→ Activity: In your copy, include no images, and write out every entry below exactly as it stands.
BEGIN Input material
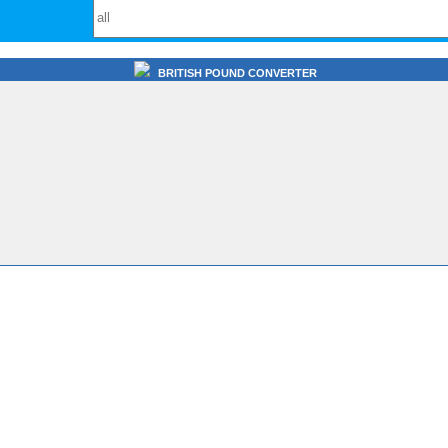
BRITISH POUND CONVERTER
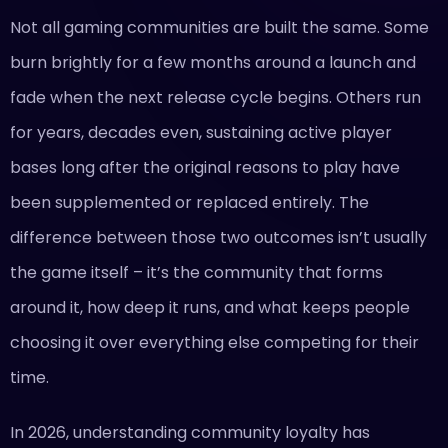
Not all gaming communities are built the same. Some
burn brightly for a few months around a launch and
fade when the next release cycle begins. Others run
for years, decades even, sustaining active player
bases long after the original reasons to play have
been supplemented or replaced entirely. The
difference between those two outcomes isn’t usually
the game itself – it’s the community that forms
around it, how deep it runs, and what keeps people
choosing it over everything else competing for their
time.
In 2026, understanding community loyalty has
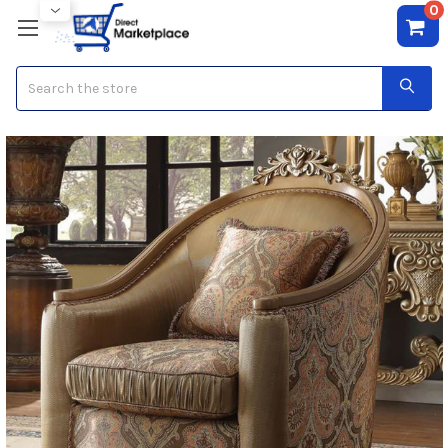
0
Search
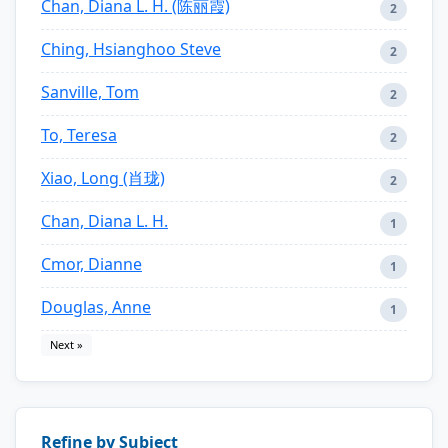
Chan, Diana L. H. (陈丽霞)
2
Ching, Hsianghoo Steve
2
Sanville, Tom
2
To, Teresa
2
Xiao, Long (肖珑)
2
Chan, Diana L. H.
1
Cmor, Dianne
1
Douglas, Anne
1
Next »
Refine by Subject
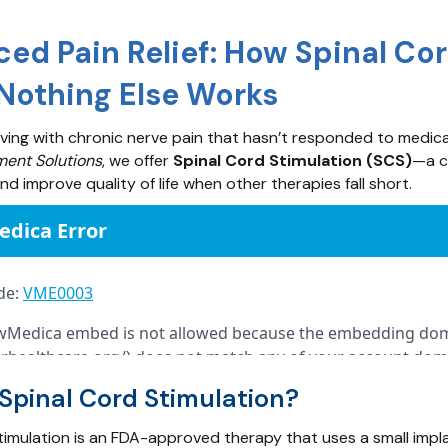
ed Pain Relief: How Spinal Co
othing Else Works
iving with chronic nerve pain that hasn’t responded to medicatio
ent Solutions
, we offer
Spinal Cord Stimulation (SCS)
—a c
d improve quality of life when other therapies fall short.
Spinal Cord Stimulation?
timulation is an FDA-approved therapy that uses a small impl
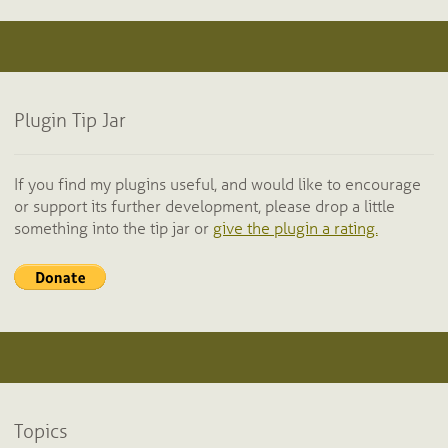
Plugin Tip Jar
If you find my plugins useful, and would like to encourage
or support its further development, please drop a little
something into the tip jar or
give the plugin a rating.
Topics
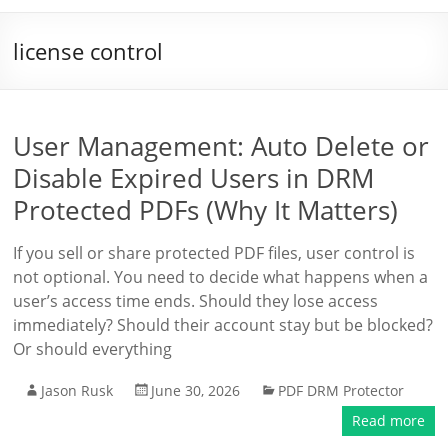
license control
User Management: Auto Delete or
Disable Expired Users in DRM
Protected PDFs (Why It Matters)
If you sell or share protected PDF files, user control is
not optional. You need to decide what happens when a
user’s access time ends. Should they lose access
immediately? Should their account stay but be blocked?
Or should everything
Jason Rusk
June 30, 2026
PDF DRM Protector
Read more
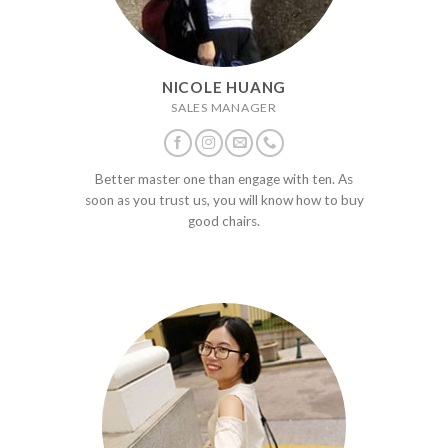
NICOLE HUANG
SALES MANAGER
Better master one than engage with ten. As
soon as you trust us, you will know how to buy
good chairs.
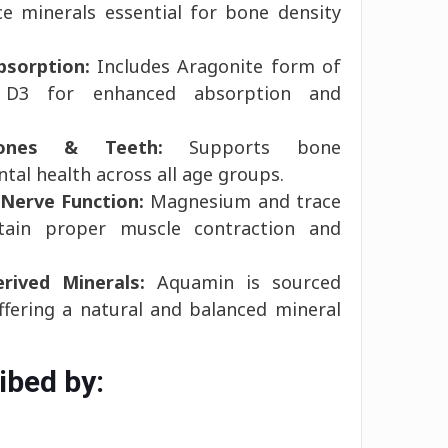
 minerals essential for bone density
bsorption:
Includes Aragonite form of
 D3 for enhanced absorption and
ones & Teeth:
Supports bone
tal health across all age groups.
 Nerve Function:
Magnesium and trace
tain proper muscle contraction and
rived Minerals:
Aquamin is sourced
ffering a natural and balanced mineral
ibed by:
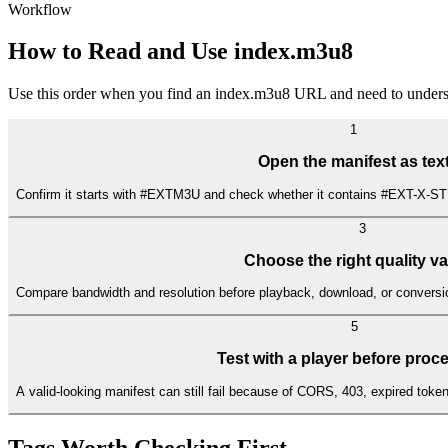
Workflow
How to Read and Use index.m3u8
Use this order when you find an index.m3u8 URL and need to underst
1
Open the manifest as tex
Confirm it starts with #EXTM3U and check whether it contains #EXT-X-S
3
Choose the right quality va
Compare bandwidth and resolution before playback, download, or conversio
5
Test with a player before proc
A valid-looking manifest can still fail because of CORS, 403, expired tok
Tags Worth Checking First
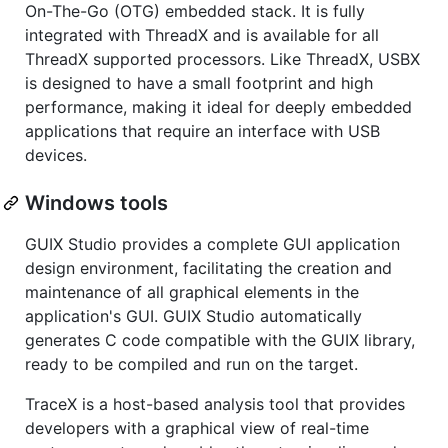
On-The-Go (OTG) embedded stack. It is fully
integrated with ThreadX and is available for all
ThreadX supported processors. Like ThreadX, USBX
is designed to have a small footprint and high
performance, making it ideal for deeply embedded
applications that require an interface with USB
devices.
Windows tools
GUIX Studio provides a complete GUI application
design environment, facilitating the creation and
maintenance of all graphical elements in the
application's GUI. GUIX Studio automatically
generates C code compatible with the GUIX library,
ready to be compiled and run on the target.
TraceX is a host-based analysis tool that provides
developers with a graphical view of real-time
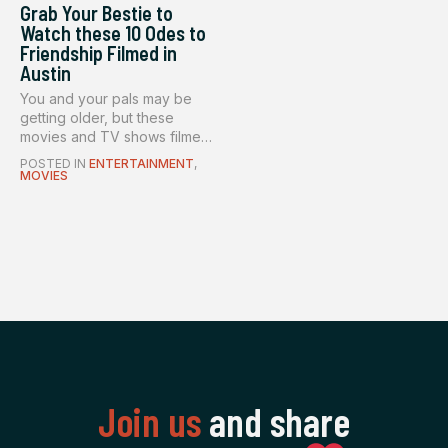
Grab Your Bestie to
Watch these 10 Odes to
Friendship Filmed in
Austin
You and your pals may be
getting older, but these
movies and TV shows filmed
in ...
POSTED IN
ENTERTAINMENT
,
MOVIES
Join us
and share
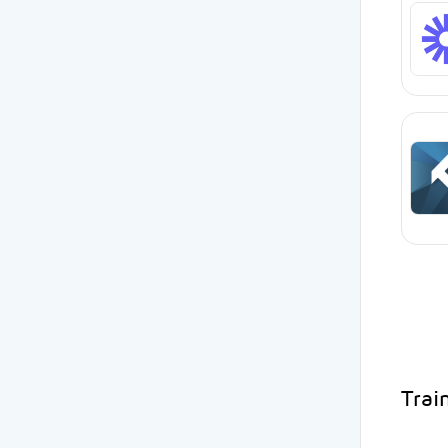
Train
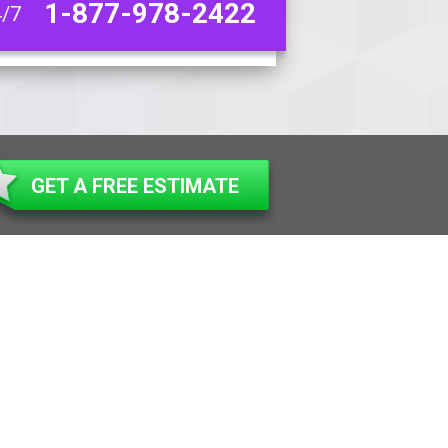
1-877-978-2422
4/7
GET A FREE ESTIMATE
END Input material
→ Response to this exercise:
BRITISH POUND CONVERTER
Not all gaming communities are built the same. Some
burn brightly for a few months around a launch and
fade when the next release cycle begins. Others run
for years, decades even, sustaining active player
bases long after the original reasons to play have
been supplemented or replaced entirely. The
difference between those two outcomes isn’t usually
the game itself – it’s the community that forms
around it, how deep it runs, and what keeps people
choosing it over everything else competing for their
time.
In 2026, understanding community loyalty has
0
Search
Chan, Diana L. H. (陈丽霞)
2
Ching, Hsianghoo Steve
2
Sanville, Tom
2
To, Teresa
2
Xiao, Long (肖珑)
2
Chan, Diana L. H.
1
Cmor, Dianne
1
Douglas, Anne
1
Next »
Refine by Subject
ed Pain Relief: How Spinal Co
othing Else Works
iving with chronic nerve pain that hasn’t responded to medicatio
ent Solutions
, we offer
Spinal Cord Stimulation (SCS)
—a c
d improve quality of life when other therapies fall short.
Spinal Cord Stimulation?
timulation is an FDA-approved therapy that uses a small impl
Plugin Tip Jar
If you find my plugins useful, and would like to encourage
or support its further development, please drop a little
something into the tip jar or
give the plugin a rating.
Topics
license control
User Management: Auto Delete or
Disable Expired Users in DRM
Protected PDFs (Why It Matters)
If you sell or share protected PDF files, user control is
not optional. You need to decide what happens when a
user’s access time ends. Should they lose access
immediately? Should their account stay but be blocked?
Or should everything
Jason Rusk
June 30, 2026
PDF DRM Protector
Read more
NICOLE HUANG
SALES MANAGER
Better master one than engage with ten. As
soon as you trust us, you will know how to buy
good chairs.
 minerals essential for bone density
bsorption:
Includes Aragonite form of
 D3 for enhanced absorption and
ones & Teeth:
Supports bone
tal health across all age groups.
 Nerve Function:
Magnesium and trace
tain proper muscle contraction and
rived Minerals:
Aquamin is sourced
ffering a natural and balanced mineral
ibed by:
Workflow
How to Read and Use index.m3u8
Use this order when you find an index.m3u8 URL and need to underst
1
Open the manifest as tex
Confirm it starts with #EXTM3U and check whether it contains #EXT-X-S
3
Choose the right quality va
Compare bandwidth and resolution before playback, download, or conversio
5
Test with a player before proc
A valid-looking manifest can still fail because of CORS, 403, expired tok
Tags Worth Checking First
On-The-Go (OTG) embedded stack. It is fully
integrated with ThreadX and is available for all
ThreadX supported processors. Like ThreadX, USBX
is designed to have a small footprint and high
performance, making it ideal for deeply embedded
applications that require an interface with USB
devices.
Windows tools
GUIX Studio provides a complete GUI application
design environment, facilitating the creation and
maintenance of all graphical elements in the
application's GUI. GUIX Studio automatically
generates C code compatible with the GUIX library,
ready to be compiled and run on the target.
TraceX is a host-based analysis tool that provides
developers with a graphical view of real-time
Grab Your Bestie to
Watch these 10 Odes to
Friendship Filmed in
Austin
You and your pals may be
getting older, but these
movies and TV shows filmed
in ...
POSTED IN
ENTERTAINMENT
,
MOVIES
Join us
and share
Train
1-877-978-2422
4/7
GET A FREE ESTIMATE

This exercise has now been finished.